About Spectre Joins
Spectre supports join operations similar to those available in the Integrator language. The idea of a join is to match rows from a left and right flow and either discard or duplicate records. The join types match those of classical relational database logic. That is, the Spectre join types are as follows:
- Left Outer: All rows from the left flow are returned.
- For every row in the left table, Spectre finds the set of rows in the right table with matching values in the key fields. If there is no right match, nulls are used as the values for the columns for which the right table would otherwise supply values. When there is a match, the left row is combined with each of the matching rows on the right.
- Right Outer: All rows from the right flow are returned.

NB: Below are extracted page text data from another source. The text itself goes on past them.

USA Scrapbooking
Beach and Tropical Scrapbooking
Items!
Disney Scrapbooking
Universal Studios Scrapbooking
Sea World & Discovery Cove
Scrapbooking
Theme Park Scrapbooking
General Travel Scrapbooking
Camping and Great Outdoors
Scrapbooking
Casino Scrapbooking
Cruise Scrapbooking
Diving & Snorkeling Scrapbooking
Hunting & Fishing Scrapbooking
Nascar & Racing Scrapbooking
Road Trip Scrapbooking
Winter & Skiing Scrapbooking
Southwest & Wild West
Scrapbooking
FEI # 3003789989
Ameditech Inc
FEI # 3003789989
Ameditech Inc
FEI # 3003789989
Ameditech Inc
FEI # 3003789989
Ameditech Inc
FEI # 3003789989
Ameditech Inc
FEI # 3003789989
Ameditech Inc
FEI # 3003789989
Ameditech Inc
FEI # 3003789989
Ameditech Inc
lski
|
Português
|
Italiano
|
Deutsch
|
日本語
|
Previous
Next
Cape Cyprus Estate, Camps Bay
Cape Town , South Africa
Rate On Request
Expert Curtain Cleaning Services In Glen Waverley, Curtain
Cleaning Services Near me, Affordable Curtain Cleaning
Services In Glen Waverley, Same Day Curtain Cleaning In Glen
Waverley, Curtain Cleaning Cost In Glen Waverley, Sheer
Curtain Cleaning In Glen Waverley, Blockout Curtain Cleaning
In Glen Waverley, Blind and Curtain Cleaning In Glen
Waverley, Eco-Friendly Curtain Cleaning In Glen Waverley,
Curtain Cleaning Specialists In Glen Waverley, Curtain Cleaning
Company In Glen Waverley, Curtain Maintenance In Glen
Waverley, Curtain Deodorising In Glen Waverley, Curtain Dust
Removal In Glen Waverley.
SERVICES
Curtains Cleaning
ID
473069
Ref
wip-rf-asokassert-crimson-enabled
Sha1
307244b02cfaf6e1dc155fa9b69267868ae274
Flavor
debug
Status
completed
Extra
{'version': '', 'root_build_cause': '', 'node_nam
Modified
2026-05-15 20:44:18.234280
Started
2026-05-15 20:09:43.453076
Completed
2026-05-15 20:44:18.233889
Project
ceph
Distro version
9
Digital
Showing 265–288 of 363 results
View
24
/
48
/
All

- The right join is like a left join, except that the engine is examining the rows of the right table for matches in the left table. That is, for every row in the right table, Spectre finds the set of rows in the left table with matching values in the key fields. If there is no left match, nulls are used as the values for the columns for which the left table would otherwise supply values. When there is a match, the right row is combined with each of the matching rows on the left.

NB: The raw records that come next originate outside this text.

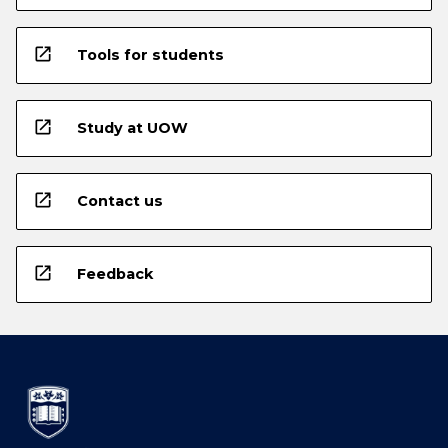
open_in_new
Tools for students
open_in_new
Study at UOW
open_in_new
Contact us
open_in_new
Feedback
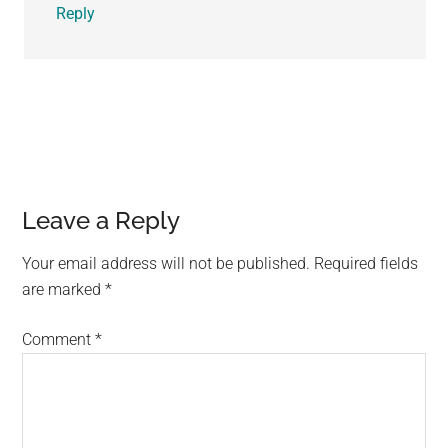
Reply
Leave a Reply
Your email address will not be published.
Required fields
are marked
*
Comment
*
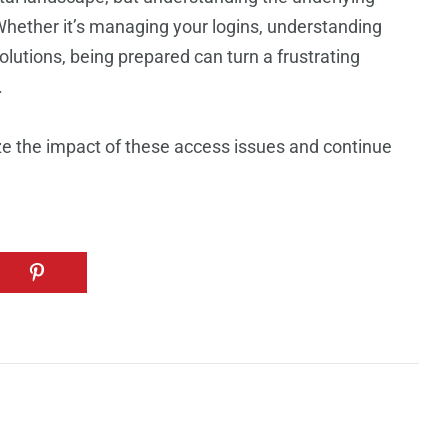
hether it’s managing your logins, understanding
olutions, being prepared can turn a frustrating
.
ze the impact of these access issues and continue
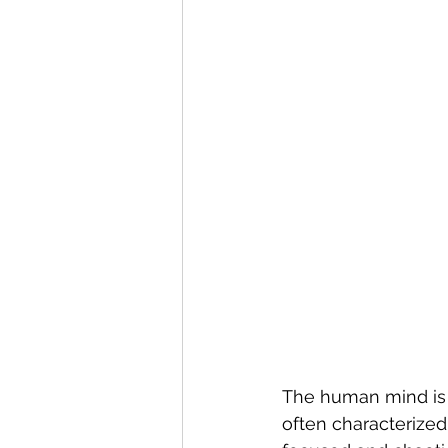
The human mind is 
often characterized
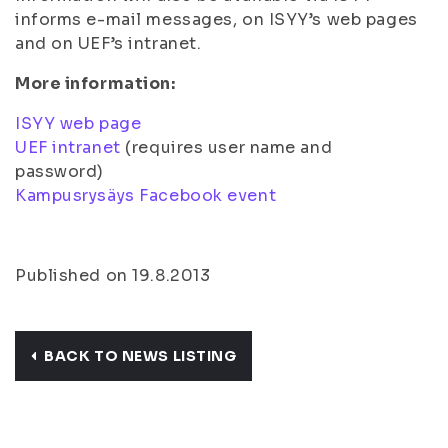
informs e-mail messages, on ISYY’s web pages
and on UEF’s intranet.
More information:
ISYY web page
UEF intranet
(requires user name and
password)
Kampusrysäys Facebook event
Published on 19.8.2013
BACK TO NEWS LISTING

- Inner Join: Only rows that have matching keys are returned.
- The inner join is identical to the left outer join, except that when there is no match between the left and right, no row is returned.
- Outer Join: All rows are returned in the output flow.
- The outer join follows a similar key matching pattern as the inner join, but every key value in either of the tables is represented. For the columns supplied by the table where the key value is absent, nulls are placed.
To understand how these operations fit together, consider that the following holds for all tables l, r:
left-outer-join(l, r) + right-outer-join(l, r) = outer-join(l, r) + inner-join(l, r)
- Unlike in a lookup, UNKNOWN is treated as a normal value in an input table and is not thought of as a special case.
- Like in a lookup, NULL is treated as a normal value in an input table and is not to be thought of as a special case.
- The row order of the output is unspecified. It is not guaranteed to be the same on successive runs of the same join operation.
- The output columns are ordered as follows, from left to right:
- Key columns in the order they are specified.
- Columns from the left table in the order they are specified.
- Columns from the right table in the order they are specified.
- Key columns are brought in automatically, in addition to any other columns specified. By their nature, the key columns brought in will never be filled in with nulls due to missing values.
- The output table's columns must all have unique names.
- If a user wants a version of a key column brought in with values from only one side, then that key column should be brought in as a column. Users should be careful to ensure that they choose names that will not result in duplicate column names in the output table.
- A join with no keys is permitted. All rows in the left table will match all rows in the right table, and so on. Note that when no keys are specified and there is at least one row in both the left and right table, all of the join types are equivalent.
For best performance: avoid an outer join when one of the other join types will do (for example, is known to produce identical or otherwise acceptable output). Outer joins are likely to be slower than other joins.
An example join follows:
join "left outer" { text-input "right.txt" column "LEFT" column "RIGHT" key "KeyColumn" "KeyColumn" "KeyColumn" }
The enclosing data source is considered to be the left table. The right table is specified by the data source within the join block (in this case, text-input "right.txt").
The left outer attribute specifies that this is a left join. Columns LEFT and RIGHT will be brought in. In order for this to work, only one of the tables should have a matching column for each name.
The key tag specifies the name of the key in the left table, the name of the key in the right table, and the desired name of the key column in the output table. If fewer than three names are provided, the last provided is duplicated to fill the other fields (that is, (x,,)->(x,x,x) and (x,y,)->(x,y,y)).